Customer Satisfaction and Quality
Quality and customer satisfaction together are a central mission of all of our employees. Ford has consistently improved quality over the past decade. In 2010, we tied as the highest-quality full-line automaker in North America, according to the Global Quality Research System assessment of initial vehicle quality.1 The Ford brand also had the highest quality of any non-luxury brand in the J.D. Power and Associates Initial Quality Study.
Delivering high-quality vehicles is of paramount importance to customers’ willingness to consider our vehicles; it also affects their satisfaction and loyalty. Quality is also important to our costs – high-quality vehicles have lower warranty repair costs. We include quality as one of the four design principles2 that guide the entire design and manufacturing process for our vehicles. It is also central to our sales and service operations. As part of our efforts to improve quality, we have built three key kinds of quality into the brand DNA of all our vehicles: basic quality, or the fundamental reliability of the vehicle; performance quality, which includes attributes such as fuel economy and quietness; and excitement quality, or those unexpected convenience features that surprise and delight customers.
Measuring Quality and Customer Satisfaction
We track our progress in achieving this mission through a combination of internal and external measurements that assess how we are doing and where we can improve. The Global Quality Research System (GQRS), which tracks “things gone wrong,” is our primary quality survey. It is implemented for us by the RDA Group, a market research and consulting firm based in Bloomfield Hills, Michigan. We also subscribe to J.D. Power and Associates’ Initial Quality Survey and APEAL study. And, we track warranty claims and costs internally. In 2009 and 2010, we saw an improvement in both the internal and external measurements of quality. By several measures, our quality is now competitive with the highest-rated brands. Global and regional quality improvements are detailed in this section.
Global Quality System
We use an extensive Global Quality Operating System at every stage of vehicle development and manufacture, to make sure that our vehicles have world-class quality and performance. Our Global Quality Operating System was fully rolled out in 2008 after several years’ implementation. Though we have always used quality systems, they were not always standardized across locations. By requiring standard processes and implementation everywhere we operate, we are continuing to expand our world-class quality results.

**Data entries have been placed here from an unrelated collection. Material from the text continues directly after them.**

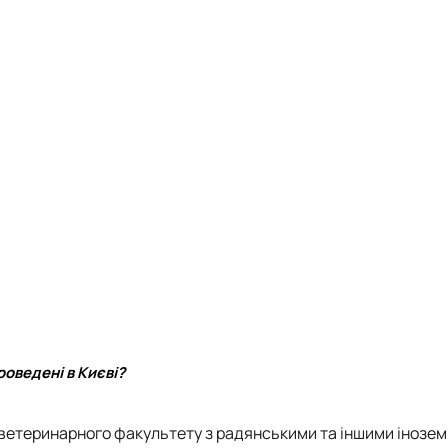
роведені в Києві?
і ветеринарного факультету з радянськими та іншими інозе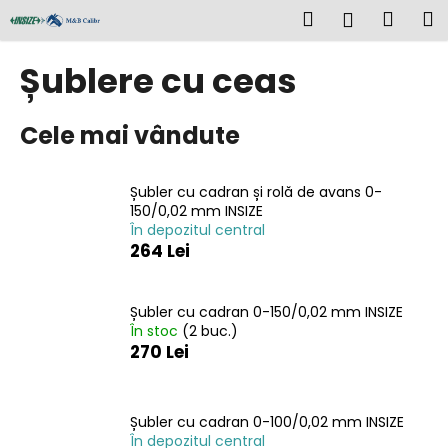
C
Treci
Căutare
Coş
M
Autentifi
la
o
conținut
Înapoi
Înapoi
de
ş
Șublere cu ceas
cump
C
Cele mai vândute
e
c
ă
Șubler cu cadran și rolă de avans 0-
u
150/0,02 mm INSIZE
În depozitul central
t
264 Lei
a
ţ
i
Șubler cu cadran 0-150/0,02 mm INSIZE
În stoc
(2 buc.)
?
270 Lei
Șubler cu cadran 0-100/0,02 mm INSIZE
În depozitul central
CĂUTARE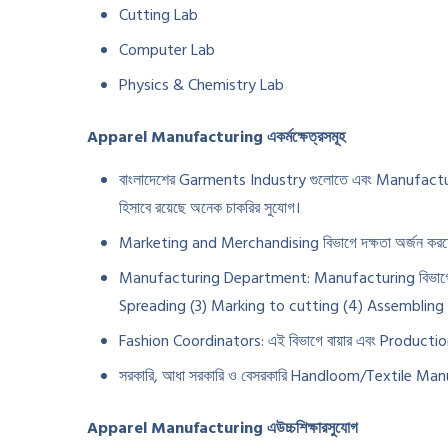
Cutting Lab
Computer Lab
Physics & Chemistry Lab
Apparel Manufacturing একর্মক্ষেত্রসমূহ
বাংলাদেশের Garments Industry গুলোতে এবং Manufacturin
হিসাবে রয়েছে অনেক চাকরির সুযোগ।
Marketing and Merchandising বিভাগে দক্ষতা অর্জন কর
Manufacturing Department: Manufacturing বিভাগের বি
Spreading (3) Marking to cutting (4) Assembling 
Fashion Coordinators: এই বিভাগে বায়ার এবং Production
সরকারি, আধা সরকারি ও বেসরকারি Handloom/Textile Manuf
Apparel Manufacturing এউচ্চশিক্ষারসুযোগ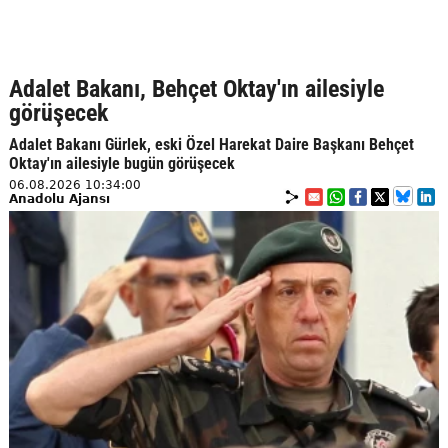
Adalet Bakanı, Behçet Oktay'ın ailesiyle
görüşecek
Adalet Bakanı Gürlek, eski Özel Harekat Daire Başkanı Behçet
Oktay'ın ailesiyle bugün görüşecek
06.08.2026 10:34:00
Anadolu Ajansı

We begin designing for quality from the very earliest stages of every vehicle program. Approximately three-and-a-half years before a new model rolls off the assembly line, we virtually “pre-assemble” the vehicle, to identify and address potential quality issues at the beginning of the design process. This allows engineers to make corrections – and ultimately improve build efficiency, worker safety and quality – long before the vehicle design is finalized and built on a real assembly line. By using this virtual quality system, we have cut time-to-market by eight to 14 months, depending on the vehicle program, reduced costly late engineering changes, and are building fewer – but better – physical prototypes.
Once vehicles pass these virtual quality tests, we undertake extensive testing of actual vehicle prototypes for both manufacturing and performance quality.
Even after our vehicles have left the factory, we continue our efforts to improve quality. We evaluate every manufacturing-related warranty claim and migrate effective solutions into the assembly plant. We also gather feedback from our customers using survey tools, to ensure that we understand customers’ problems with our vehicles, including actual product failures and customers’ opinions of vehicle designs and features.
We use a Six Sigma process to resolve quality problems. In 2007, we completed our effort to integrate Six Sigma quality methodology into the Company’s core processes. We now have Quality Functional Leaders who assist every organization within the Company in the implementation of Six Sigma problem-solving methods to improve quality and eliminate waste. Around the world, we have 95,000 Six Sigma “green belts,” more than 10,000 “black belts” and 550 “master black belts” – Ford employees trained in how to apply Six Sigma principles and methodologies.
- The GQRS study is conducted on a quarterly basis, with scores assessed from survey responses collected from vehicle owners by the RDA Group, a consulting firm.
- The other principles are safety, smart technology, and fuel efficiency and green design.